A sensible corollary to Secretary Rumsfeld’s point is that you cannot build a plan of action on unreasonable assumptions. I already briefly described the unreasonable assumption that I will further discuss below. The widespread implicit assumption that school, educator, and student differences are one-dimensional supports a lot of foolish policies and poorly conceived research questions. Here is a detailed rendition of the truly silly, but devastatingly debilitating assumption:
Student ability and public school educator talent is seen as one dimensional. That is, no one has strengths and weaknesses; student ability is either great, good, mediocre, or poor, not a mixture that depends on pedagogy or subject matter. The implicit perception of teacher strength is limited to a subject field. Otherwise, teachers are seen as great, good, average, and others. In fact, a competent teacher is often great for some students, but not helpful for others. Most of us know from looking in the mirror that humans are only rarely one-dimensional. We recognize our own strengths and weaknesses, but do not take into account that students and teachers have them, at least not through our governance and funding policies. A school system that truly recognizes the fundamental fact of multi-dimensional student ability and teacher talent cannot resemble the one we have.
What I call the “one dimension fallacy” may be the most devastating fallacy, in part because so many people, including eminent schooling and school system scholars, suffer its effects.

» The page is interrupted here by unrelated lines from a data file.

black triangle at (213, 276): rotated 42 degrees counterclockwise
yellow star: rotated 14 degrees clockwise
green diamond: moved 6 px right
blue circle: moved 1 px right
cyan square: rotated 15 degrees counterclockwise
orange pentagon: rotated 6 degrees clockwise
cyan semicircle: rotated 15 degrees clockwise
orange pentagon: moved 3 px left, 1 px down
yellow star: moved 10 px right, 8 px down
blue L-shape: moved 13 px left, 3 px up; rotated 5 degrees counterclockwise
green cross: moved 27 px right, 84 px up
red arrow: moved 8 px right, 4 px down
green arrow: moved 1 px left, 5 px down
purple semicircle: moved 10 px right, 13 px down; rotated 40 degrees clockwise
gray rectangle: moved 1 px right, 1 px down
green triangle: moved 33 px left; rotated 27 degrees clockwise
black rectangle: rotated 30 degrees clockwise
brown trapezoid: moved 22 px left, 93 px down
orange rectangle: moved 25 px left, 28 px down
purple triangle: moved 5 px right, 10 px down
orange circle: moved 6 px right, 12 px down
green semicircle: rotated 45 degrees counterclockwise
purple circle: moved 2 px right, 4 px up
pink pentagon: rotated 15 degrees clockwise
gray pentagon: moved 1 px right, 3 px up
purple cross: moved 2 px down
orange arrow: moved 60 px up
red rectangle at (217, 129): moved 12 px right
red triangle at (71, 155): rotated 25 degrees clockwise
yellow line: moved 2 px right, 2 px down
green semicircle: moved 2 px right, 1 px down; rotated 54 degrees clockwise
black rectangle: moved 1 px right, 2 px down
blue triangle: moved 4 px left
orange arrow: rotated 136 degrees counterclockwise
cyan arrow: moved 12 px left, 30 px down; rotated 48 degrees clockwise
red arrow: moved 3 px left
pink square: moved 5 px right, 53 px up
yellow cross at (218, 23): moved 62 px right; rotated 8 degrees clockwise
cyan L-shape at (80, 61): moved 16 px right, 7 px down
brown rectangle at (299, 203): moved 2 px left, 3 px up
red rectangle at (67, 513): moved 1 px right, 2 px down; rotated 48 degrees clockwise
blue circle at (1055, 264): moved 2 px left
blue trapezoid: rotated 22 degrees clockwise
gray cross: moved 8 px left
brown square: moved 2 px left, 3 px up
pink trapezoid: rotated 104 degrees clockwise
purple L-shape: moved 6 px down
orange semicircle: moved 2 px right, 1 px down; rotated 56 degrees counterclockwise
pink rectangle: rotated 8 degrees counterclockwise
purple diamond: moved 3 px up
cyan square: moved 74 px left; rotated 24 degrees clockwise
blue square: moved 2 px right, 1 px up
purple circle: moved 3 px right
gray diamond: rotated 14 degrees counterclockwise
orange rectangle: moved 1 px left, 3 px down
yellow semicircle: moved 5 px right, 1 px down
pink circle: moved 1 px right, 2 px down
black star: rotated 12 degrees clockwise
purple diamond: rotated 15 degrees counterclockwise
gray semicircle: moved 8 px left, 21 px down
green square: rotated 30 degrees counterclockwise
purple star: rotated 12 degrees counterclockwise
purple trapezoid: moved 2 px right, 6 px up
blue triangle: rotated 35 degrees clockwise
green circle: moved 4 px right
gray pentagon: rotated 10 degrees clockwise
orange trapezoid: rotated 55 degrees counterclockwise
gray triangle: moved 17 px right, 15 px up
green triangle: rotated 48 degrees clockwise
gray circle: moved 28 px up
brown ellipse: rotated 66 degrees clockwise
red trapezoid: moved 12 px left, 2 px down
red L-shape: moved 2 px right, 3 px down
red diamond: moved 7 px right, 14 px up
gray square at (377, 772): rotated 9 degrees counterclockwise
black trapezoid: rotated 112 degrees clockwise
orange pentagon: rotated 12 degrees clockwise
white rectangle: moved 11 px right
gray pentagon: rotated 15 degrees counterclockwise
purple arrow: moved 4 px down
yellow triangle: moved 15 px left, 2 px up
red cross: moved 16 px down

For example, there are beliefs that large, unrestricted school choice programs will create “white flight“, which Coulson’s Market Education (1999) showed was more accurately seen as income-based (white collar) flight out of central cities, not race/ethnicity-based flight. The supporting “evidence” comes from studies of our current school system wherein the most readily observed difference between nearby schools is student body composition, not the academic factors that families consistently say is their top school choice criterion. Some scholars, including me, say the appearance of race/class-based choice exists largely because families use student body composition as a proxy for the likely academic effects of differences in peer pressures. Other potential differences of likely greater importance to families are largely absent, especially for public school choice; choice among comprehensively uniform alternatives. The “one-dimension” fallacy is often seen in the implicit assumption that the most able students will dominate the set of children that opts for an alternative to their assigned school.
You may have heard the widespread “creaming” claim; that expansion of choice skims the cream from public schools leaving behind in their assigned traditional public schools the least able; an assertion that contains two whopper assertions of the one dimension fallacy. First, it asserts that greater ease in opting out of the assigned public school will sort children by ability. But it sorts in terms of good/bad fit with the assigned public school’s environment. Parents of children doing well in their assigned school have little or no reason to seek an alternative. The exception arises from families that place a high value on religious content in schooling; something that is not correlated with general ability, or a specific significant ability amongst significant weaknesses.
Second, it asserts that there are a lot of across-the-board brilliant kids that will respond strongly to the public school pedagogy, or any established pedagogy, and regardless of subject theme, or lack thereof. And the statement asserts the same thing, in reverse, is true at the low end of the ability spectrum; dunce in anything means dunce at everything. From my scant reading of the ability measurement literature and my experience as a professor, I don’t buy it. And the creaming claim is not only refuted by the evidence from our few, small, restriction-laden school choice programs, but it is absurd on its face. Many schools (perhaps the vast majority) target special needs, and academically unexceptional children.
The creaming claim asserts that all of the schooling providers will specialize in serving that one, mostly imaginary market niche. That’s like saying builders will produce only luxury apartments, or only the easiest to build apartments. Price control forces targeting the easiest to educate, but that is not necessarily the children with noteworthy intellectual abilities, in one dimension, or several. With price decontrol — ending pricelessness — we know that education entrepreneurs will fill every niche, including schooling for the least able.
We need choice expansion with price decontrol precisely, primarily, because educators and students are multi-dimensional. Starting from a one dimensional perspective largely assumes away the main challenge to be addressed; that students differ in how they learn and in which factors, like subject themes, will achieve the highest level of engagement in high value academic content. And to the extent that some multi-dimensional children are generally higher functioning than others, the one-dimension fallacy implies that the higher ability children are cheaper to educate. That’s true if we have a uniform absolute level of an achievement target (mistake!). But it is not necessarily true if our policy objective is to maximize skill/knowledge acquisition, which I would advocate as the proper policy goal. It’s this goal of the parents of the intellectually gifted they have as their goal.